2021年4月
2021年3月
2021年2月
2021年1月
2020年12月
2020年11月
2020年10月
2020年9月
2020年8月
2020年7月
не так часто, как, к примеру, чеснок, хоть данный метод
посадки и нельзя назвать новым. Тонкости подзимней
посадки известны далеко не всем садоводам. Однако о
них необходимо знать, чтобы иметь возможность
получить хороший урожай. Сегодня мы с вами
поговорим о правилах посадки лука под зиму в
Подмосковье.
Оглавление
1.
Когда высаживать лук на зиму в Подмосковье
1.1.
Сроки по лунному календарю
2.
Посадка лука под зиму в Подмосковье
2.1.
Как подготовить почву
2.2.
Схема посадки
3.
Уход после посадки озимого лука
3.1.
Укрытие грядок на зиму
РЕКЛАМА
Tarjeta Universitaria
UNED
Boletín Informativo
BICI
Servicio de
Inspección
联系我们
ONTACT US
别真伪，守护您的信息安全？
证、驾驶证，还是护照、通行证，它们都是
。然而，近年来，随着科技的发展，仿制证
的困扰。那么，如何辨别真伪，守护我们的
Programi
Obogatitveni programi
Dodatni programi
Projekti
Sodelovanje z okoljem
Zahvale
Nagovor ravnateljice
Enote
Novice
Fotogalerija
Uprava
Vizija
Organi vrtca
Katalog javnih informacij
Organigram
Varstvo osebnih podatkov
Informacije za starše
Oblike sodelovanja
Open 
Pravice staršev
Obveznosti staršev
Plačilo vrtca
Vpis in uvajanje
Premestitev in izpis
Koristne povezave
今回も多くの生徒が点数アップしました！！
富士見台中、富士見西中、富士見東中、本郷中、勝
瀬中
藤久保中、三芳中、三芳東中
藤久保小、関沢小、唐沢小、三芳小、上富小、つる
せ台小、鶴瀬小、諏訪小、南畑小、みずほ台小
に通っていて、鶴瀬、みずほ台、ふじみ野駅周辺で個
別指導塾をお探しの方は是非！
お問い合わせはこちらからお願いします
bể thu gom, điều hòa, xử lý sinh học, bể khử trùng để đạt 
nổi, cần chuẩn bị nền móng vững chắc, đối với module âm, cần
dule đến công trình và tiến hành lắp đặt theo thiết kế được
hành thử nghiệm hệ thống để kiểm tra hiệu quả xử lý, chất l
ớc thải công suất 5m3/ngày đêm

——

All of the material must be reproduced exactly.

2021年4月
2021年3月
2021年2月
2021年1月
2020年12月
2020年11月
2020年10月
2020年9月
2020年8月
2020年7月
не так часто, как, к примеру, чеснок, хоть данный метод
посадки и нельзя назвать новым. Тонкости подзимней
посадки известны далеко не всем садоводам. Однако о
них необходимо знать, чтобы иметь возможность
получить хороший урожай. Сегодня мы с вами
поговорим о правилах посадки лука под зиму в
Подмосковье.
Оглавление
1.
Когда высаживать лук на зиму в Подмосковье
1.1.
Сроки по лунному календарю
2.
Посадка лука под зиму в Подмосковье
2.1.
Как подготовить почву
2.2.
Схема посадки
3.
Уход после посадки озимого лука
3.1.
Укрытие грядок на зиму
РЕКЛАМА
Tarjeta Universitaria
UNED
Boletín Informativo
BICI
Servicio de
Inspección
联系我们
ONTACT US
别真伪，守护您的信息安全？
证、驾驶证，还是护照、通行证，它们都是
。然而，近年来，随着科技的发展，仿制证
的困扰。那么，如何辨别真伪，守护我们的
Programi
Obogatitveni programi
Dodatni programi
Projekti
Sodelovanje z okoljem
Zahvale
Nagovor ravnateljice
Enote
Novice
Fotogalerija
Uprava
Vizija
Organi vrtca
Katalog javnih informacij
Organigram
Varstvo osebnih podatkov
Informacije za starše
Oblike sodelovanja
Open 
Pravice staršev
Obveznosti staršev
Plačilo vrtca
Vpis in uvajanje
Premestitev in izpis
Koristne povezave
今回も多くの生徒が点数アップしました！！
富士見台中、富士見西中、富士見東中、本郷中、勝
瀬中
藤久保中、三芳中、三芳東中
藤久保小、関沢小、唐沢小、三芳小、上富小、つる
せ台小、鶴瀬小、諏訪小、南畑小、みずほ台小
に通っていて、鶴瀬、みずほ台、ふじみ野駅周辺で個
別指導塾をお探しの方は是非！
お問い合わせはこちらからお願いします
bể thu gom, điều hòa, xử lý sinh học, bể khử trùng để đạt 
nổi, cần chuẩn bị nền móng vững chắc, đối với module âm, cần
dule đến công trình và tiến hành lắp đặt theo thiết kế được
hành thử nghiệm hệ thống để kiểm tra hiệu quả xử lý, chất l
ớc thải công suất 5m3/ngày đêm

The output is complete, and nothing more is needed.